My research mainly focuses on conditional text generation, that is, generating text from structured or unstructured input data (databases, texts, graphs, images, or videos). Quite often, the generated text is not faithful to the information contained in the input. These cases are referred to as hallucinations, or omissions, when relevant information that should appear in the generated text is missing. I study ways to address these issues in order to improve performance across different applications. Automatic summarization is a good example: when asking an LLM to produce a summary from one or several documents, the resulting summary must remain factually consistent with the input information.

A few years ago, I worked with Angela Fan (from Meta) on the automatic generation of biographies from texts collected on the web. We observed that for women’s biographies there was significantly less available information, which resulted in lower-quality generated texts. We also found that this problem became more pronounced in a multilingual setting. For instance, when working with English-language documents and attempting to generate the biography of an Asian scientist, the quality was significantly lower than for the biography of an English scientist. This was largely due to the fact that the documents we used were only in English. Clearly, if we want to generate the biography of a Thai woman, it is much better to retrieve texts written in Thai. Generating text not only from multiple documents but also from multilingual sources remains a difficult task. This is another topic I would like to address within the ENACT research chair.

Finally, I am also interested in how these models are evaluated. Typically, we rely on a benchmark dataset that contains both the inputs (raw data) and the expected outputs. The texts generated by the models are then compared to the outputs in this benchmark dataset. The challenge is that, in multilingual settings, we often lack such benchmark datasets, and creating them is extremely costly. One of the objectives of the ENACT chair is therefore to propose innovative methods to automate the creation of benchmark datasets, and/or to develop reference-free evaluation metrics. These would make it possible to evaluate the outputs of LLM not against reference texts, but directly against the input data—for example by comparing a generated summary with the document(s) it summarizes.

Q: What kind of collaborations do you aim to establish, and what impact do you expect this chair to have in the short and long term?

An academic collaboration is already in place through a doctoral contract funded by the chair.
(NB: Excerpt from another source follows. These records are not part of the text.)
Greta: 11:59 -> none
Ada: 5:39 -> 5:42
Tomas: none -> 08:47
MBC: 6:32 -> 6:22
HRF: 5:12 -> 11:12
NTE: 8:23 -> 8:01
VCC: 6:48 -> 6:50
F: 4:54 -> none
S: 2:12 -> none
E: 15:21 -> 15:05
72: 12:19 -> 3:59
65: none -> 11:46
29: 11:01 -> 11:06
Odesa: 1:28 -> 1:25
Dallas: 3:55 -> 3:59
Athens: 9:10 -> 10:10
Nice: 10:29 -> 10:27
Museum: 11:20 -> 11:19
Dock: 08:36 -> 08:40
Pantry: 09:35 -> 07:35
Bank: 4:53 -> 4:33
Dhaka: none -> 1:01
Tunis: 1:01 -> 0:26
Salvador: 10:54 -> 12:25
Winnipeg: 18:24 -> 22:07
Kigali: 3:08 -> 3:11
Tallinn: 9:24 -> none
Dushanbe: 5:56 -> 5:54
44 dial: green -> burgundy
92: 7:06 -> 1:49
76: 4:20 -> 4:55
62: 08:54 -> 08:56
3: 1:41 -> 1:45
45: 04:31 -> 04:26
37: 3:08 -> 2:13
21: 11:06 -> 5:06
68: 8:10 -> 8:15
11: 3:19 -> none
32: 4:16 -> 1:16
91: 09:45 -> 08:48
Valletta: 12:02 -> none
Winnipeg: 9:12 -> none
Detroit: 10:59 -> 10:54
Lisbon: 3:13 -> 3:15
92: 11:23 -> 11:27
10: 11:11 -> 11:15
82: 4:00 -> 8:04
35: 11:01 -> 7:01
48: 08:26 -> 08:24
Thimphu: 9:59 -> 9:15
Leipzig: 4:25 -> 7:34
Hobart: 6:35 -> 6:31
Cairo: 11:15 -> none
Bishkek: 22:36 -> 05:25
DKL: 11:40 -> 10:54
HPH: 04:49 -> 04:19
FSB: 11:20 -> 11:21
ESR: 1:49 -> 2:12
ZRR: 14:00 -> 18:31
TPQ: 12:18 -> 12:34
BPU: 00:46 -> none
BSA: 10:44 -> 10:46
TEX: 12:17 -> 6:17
The PhD student will be co-supervised with Professor Gatt from Utrecht University in the Netherlands.

On the industry side, we collaborate with the company DeuxTec, based in Luxembourg, as part of the supervision of Alejandra Lorenzo’s PhD. The company develops software to monitor clinical activities in oncology. Together, we are working on a system capable of processing clinicians’ letters in order to automatically extract specific information (sets of attribute–value pairs) and transfer it into web forms. Currently, this task is performed manually.

I also collaborate with the Nancy-based start-up Cyber4Care. The objective is to develop sovereign conversational agents tailored to the operational and regulatory needs of organizations, particularly for crisis management in a wide range of contexts—such as municipalities, hospitals, or industrial companies—while ensuring continuity of operations.

A third collaboration is underway with URS (Unified Resource Sphere), a Paris-based startup. The goal is to develop a sovereign software platform for the management, traceability, and validation of knowledge extracted from texts. Given a specific information need, such a system would make it possible to generate validated and sourced knowledge and structure it in a way that reveals connections between insights from different domains, thereby fostering serendipity.

These three projects reflect a broader ambition: to tackle the challenge of the reliability of texts produced by LLM.